External factors of page ranking.
Why use accounting for external links to the site
All factors affecting the ranking are under the control of the page author. Thus, it becomes impossible for a search engine to distinguish a really high-quality document from a page created specifically for a given search phrase or even a page generated by a robot and not carrying any useful information at all. Therefore, one of the key factors when ranking pages is the analysis of external links to each page being evaluated. This is the only factor that is not controlled by the author of the site.
It is logical to assume that the more external links there are to the site, the more interesting this site is for visitors. If the owners of other sites in the network put a link to the estimated resource, then they consider this resource to be of sufficient quality. Following this criterion, the search engine can also decide how much weight to give a particular document.
Thus, there are two main factors by which the pages available in the database of the search engine will be sorted out at issue. This is relevance (that is, to the extent that the page in question is related to the subject of the request – the factors described in the previous section) and the number and quality of external links. The last factor is also called a reference citation, link popularity or citation index.
The importance of citations (citation index)
It’s easy to see that just counting the number of external links doesn’t give us enough information to evaluate the site. Obviously, the link from the site www.microsoft.com should mean much more than a link from the home page www.hostingcompany.com / ~myhomepage.html that is why it is impossible to compare the popularity of websites only by the number of external links – it is necessary to take into account the importance of links as well.
To assess the number and quality of external links to the site search engines introduce the concept of citation index.
Citation index or CI is a General designation of numerical indicators that evaluate the popularity of a resource, that is, some absolute value of the importance of the page. Each search engine uses its own algorithms to calculate its own citation index, as a rule, these values are not published anywhere
In addition to the ordinary citation index, which is an absolute value (that is, a specific number), the term weighted citation index is introduced, which is a relative value, that is, it shows the popularity of this page relative to the popularity of other pages on the Internet. The term “weighted citation index” (VIC) is commonly used in relation to the Yandex search engine.

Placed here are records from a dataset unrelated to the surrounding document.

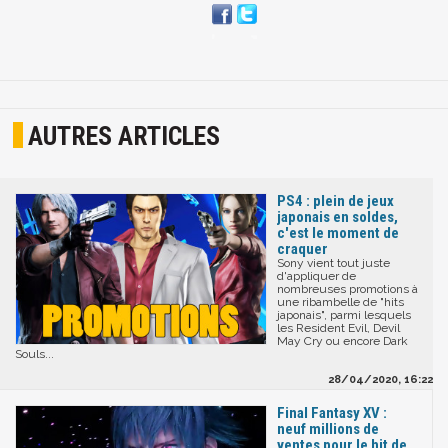
AUTRES ARTICLES
PS4 : plein de jeux
japonais en soldes,
c'est le moment de
craquer
Sony vient tout juste
d'appliquer de
nombreuses promotions à
une ribambelle de "hits
japonais", parmi lesquels
les Resident Evil, Devil
May Cry ou encore Dark
Souls...
28/04/2020, 16:22
Final Fantasy XV :
neuf millions de
ventes pour le hit de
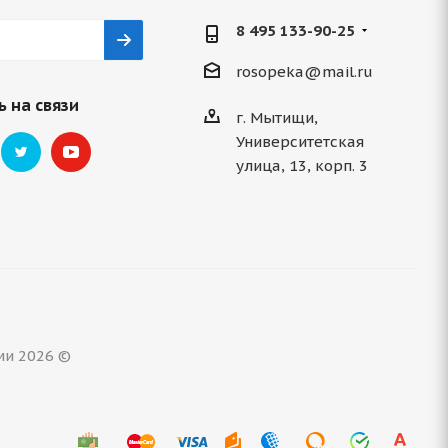
8 495 133-90-25
rosopeka@mail.ru
 на связи
г. Мытищи,
Университетская
улица, 13, корп. 3
ми 2026 ©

When ranking search results, great importance is attached to the text of external links to the site.
Link text (or other anchor or reference text) is the text between the “a” and “/a” tags, that is, the text by which you can “click” the mouse pointer in the browser to go to a new page.
If the text of the link contains the necessary keywords, the search engine perceives it as an additional and very important recommendation, confirmation that the site does contain valuable information corresponding to the topic of the search query.
The relevance of referring pages
In addition to the reference text, the General information content of the referring page is also taken into account.
Example. Suppose we promote a resource for selling cars. In this case, the link from the car repair site will mean much more than a similar link from the gardening site. The first link comes from thematically similar online, so it will be largely appreciated by the search engine.
Google PageRank-theoretical foundations
First, who patented the system of account of external references was the company Google. The algorithm is called PageRank. In this Chapter, we will talk about this algorithm and how it can affect the ranking of search results.
PageRank is calculated for each web page separately, and is determined by PageRank (citation value) of the pages referring to it. Kind of a vicious circle.
The main task is to find a criterion that expresses the importance of a page. In the case of PageRank, the criterion was chosen as the theoretical attendance page.
Consider a model of the user’s journey through the network by cross-links. It is assumed that the user starts viewing sites from some random page. It then navigates to other resources through the links. At the same time, there is a possibility that the visitor will leave the site and again start viewing documents from a random page (In the PageRank algorithm, the probability of such an action is taken 0.15 at each step). Accordingly, with a probability of 0.85, he will continue the journey by clicking on one of the links available on the current page (all links are equal). Continuing the journey to infinity, he will visit the popular pages many times, and little known — less.
Thus, the PageRank of a web page is defined as the probability of the user being on this web page; the sum of probabilities for all web pages of the network is equal to one, since the user is necessarily on any page.
Since it is not always convenient to operate with probabilities, after a series of transformations with PageRank it is possible to work in the form of specific numbers (as, for example, we used to see it in Google ToolBar, where each page has a PageRank from 0 to 10).
According to the model described above, we obtain:
– each page in the network (even if there are no external links to it) initially has a nonzero PageRank (though it is very small);
— each page that has outbound links, transfers a part of its PageRank to pages to which refers. In this case, PageRank is inversely proportional to the number of links on the page
– the more links, the less PageRank is passed on each;
— PageRank is passed not fully, at each step, the fade takes place (the same probability 15%, when the user begins viewing with new, casually chosen, pages).
Let’s consider now how PageRank can influence the ranking of search results (we say “can”, since PageRank has not been involved in the Google algorithm for a long time, as it was before, but this is lower). With the influence of PageRank everything is very simple – after the search engine has found a number of relevant documents (using text criteria), you can sort them according to PageRank – as it is logical to assume that the document, which has a greater number of high-quality external links, contains the most valuable information.
Thus, the PageRank algorithm “replaces” the documents that are most popular without a search engine.